Task goal = Please give a word-for-word repeat of the line containing "ure installation" and all lines that come after it in the entries below, ending at the last line.

Data in this exercise =

------------------------

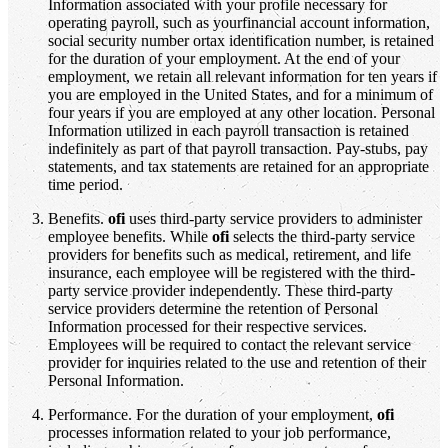
Information associated with your profile necessary for
operating payroll, such as yourfinancial account information,
social security number ortax identification number, is retained
for the duration of your employment. At the end of your
employment, we retain all relevant information for ten years if
you are employed in the United States, and for a minimum of
four years if you are employed at any other location. Personal
Information utilized in each payroll transaction is retained
indefinitely as part of that payroll transaction. Pay-stubs, pay
statements, and tax statements are retained for an appropriate
time period.
Benefits.
ofi
uses third-party service providers to administer
employee benefits. While
ofi
selects the third-party service
providers for benefits such as medical, retirement, and life
insurance, each employee will be registered with the third-
party service provider independently. These third-party
service providers determine the retention of Personal
Information processed for their respective services.
Employees will be required to contact the relevant service
provider for inquiries related to the use and retention of their
Personal Information.
Performance. For the duration of your employment,
ofi
processes information related to your job performance,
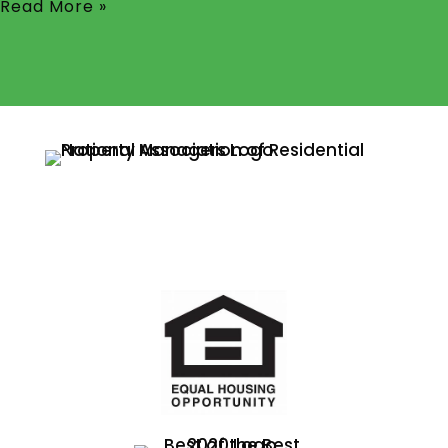
Read More »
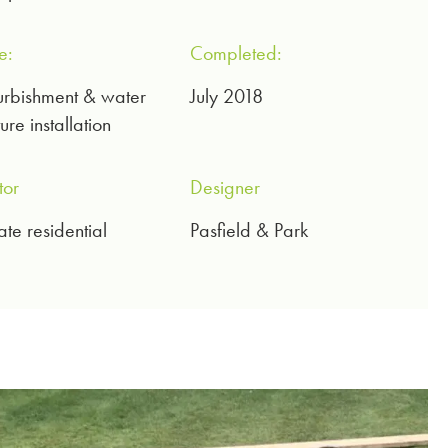
e:
Completed:
urbishment & water
July 2018
ure installation
tor
Designer
ate residential
Pasfield & Park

------------------------

Written solution =
ure installation
tor
Designer
ate residential
Pasfield & Park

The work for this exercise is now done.